1. The configuration method of the equipment in the combined cooling heating and power system is characterized by comprising the following steps:

based on investment cost and operation cost of equipment in the combined cooling, heating and power system, establishing an objective function with the lowest comprehensive energy degree energy cost; the combined cooling heating and power system comprises a gas internal combustion engine, refrigerating equipment, a gas boiler and energy storage equipment; wherein the unit investment cost of the gas internal combustion engine is a1, the unit investment cost of the refrigeration equipment is b1, and the unit investment cost of the gas boiler is c1; investment cost of the gas internal combustion engine isInvestment cost of refrigeration equipment is->Investment cost of the gas boiler is ∈>The unit investment cost of the energy storage device is d1, and the investment cost of the energy storage device is +.>The operating costs of a gas internal combustion engine include gas costs ∈ ->Device operation and maintenance cost M _chp *P _chp The cost of the refrigeration equipment comprises equipment operation and maintenance cost M _absc *C _absc And heat consumption cost Heatusage _absc * Heatpace, the operating costs of gas boilers include gas costs +.>And equipment operation and maintenance cost M _ngc *H _ngc The operation cost of the energy storage device comprises the device operation and maintenance cost M _bat *C _bat The method comprises the steps of carrying out a first treatment on the surface of the Wherein Gasprice refers to natural gas price, M _chp Refers to the unit operation and maintenance cost, M of the gas internal combustion engine _ngc Refers to the unit operation and maintenance cost, M of the gas boiler _absc Refers to the unit operation and maintenance cost and heatage of the refrigeration equipment _absc Refers to the heat power consumed by the refrigeration equipment, M _bat The unit operation and maintenance cost of the energy storage equipment is referred; the objective function is:

establishing an equality constraint condition and an inequality constraint condition of the combined cooling, heating and power system, wherein the equality constraint condition and the inequality constraint condition comprise:

H(i)＝0,i＝1,2,3…,k；

g(j)≤0,j＝1,2,3…,m；

wherein, H (i) =0 is an equality constraint, the equality constraint comprises a power balance constraint, g (j) +.0 is an inequality constraint, and the inequality constraint comprises that the power of the energy storage device, the gas internal combustion engine, the refrigeration device and the gas boiler does not exceed the corresponding rated power; h represents all equality constraints, g represents all inequality constraints, and i and j are variables;

and solving the objective function to determine the type and the installation capacity of the equipment.

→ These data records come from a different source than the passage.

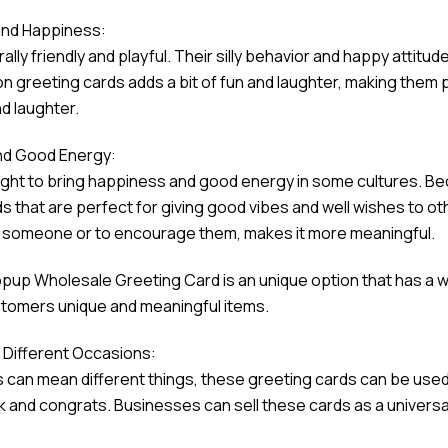
and Happiness:
rally friendly and playful. Their silly behavior and happy atti
on greeting cards adds a bit of fun and laughter, making them p
d laughter.
nd Good Energy:
ught to bring happiness and good energy in some cultures. Be
s that are perfect for giving good vibes and well wishes to ot
 someone or to encourage them, makes it more meaningful.
pup Wholesale Greeting Card is an unique option that has a w
ustomers unique and meaningful items.
or Different Occasions:
can mean different things, these greeting cards can be used f
k and congrats. Businesses can sell these cards as a universa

2. The method of claim 1, wherein solving the objective function comprises:

and solving the objective function through a particle swarm algorithm.

3. The method of claim 1, wherein the equality constraint comprises a power balance constraint.

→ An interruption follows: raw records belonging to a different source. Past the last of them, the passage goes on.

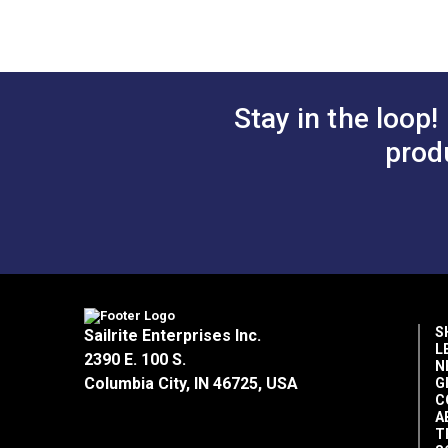
Home Uses
Déc
Manufacturer Weight
9.7
Special Features
Bre
Hig
Wear Rating
37,
Stay in the loop!
Width
57"
prod
S
Sailrite Enterprises Inc.
L
2390 E. 100 S.
N
Columbia City, IN 46725, USA
G
C
A
T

4. A method according to claim 3, wherein the power balance constraint comprises generating power equal to load power, heating power equal to thermal load power, cooling power equal to cold load power.

5. The method of claim 4, wherein the gas internal combustion engine and the gas boiler satisfy the following equations:

wherein eta _chp Power generation efficiency eta of gas internal combustion engine _ngc For gas boiler efficiency beta _chp Hot spot ratio of the gas internal combustion engine;

the power of the waste heat utilization of the gas internal combustion engine and the power of the generator meet the equality constraint of the thermoelectric ratio: h _chp *β _chp ＝P _chp 。

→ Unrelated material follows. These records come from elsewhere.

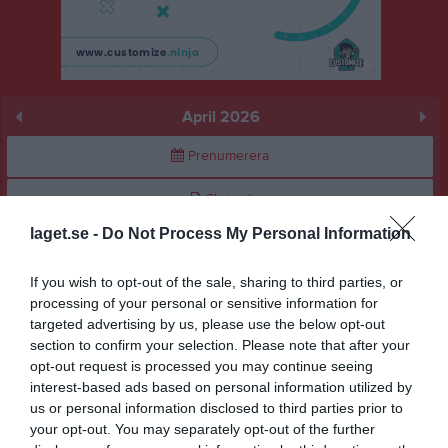
April 2026
Prenumerera
Skriv ut
laget.se -
Do Not Process My Personal Information
April 2026
Alla aktiviteter
If you wish to opt-out of the sale, sharing to third parties, or
v.14
Ons
1
processing of your personal or sensitive information for
targeted advertising by us, please use the below opt-out
Tor
2
section to confirm your selection. Please note that after your
Fre
3
opt-out request is processed you may continue seeing
Lör
4
interest-based ads based on personal information utilized by
Sön
5
us or personal information disclosed to third parties prior to
v.15
your opt-out. You may separately opt-out of the further
Mån
6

6. The method of claim 1, wherein the inequality constraint comprises that no power of the energy storage device, the gas internal combustion engine, the refrigeration device, the gas boiler exceeds their respective rated powers.

7. The method of claim 2, wherein the population of particles in the particle swarm algorithm comprises a capacity and a type of device.

8. The method of claim 1, wherein the refrigeration device comprises a lithium bromide unit.

9. The method of claim 1, wherein the energy storage device comprises an energy storage battery.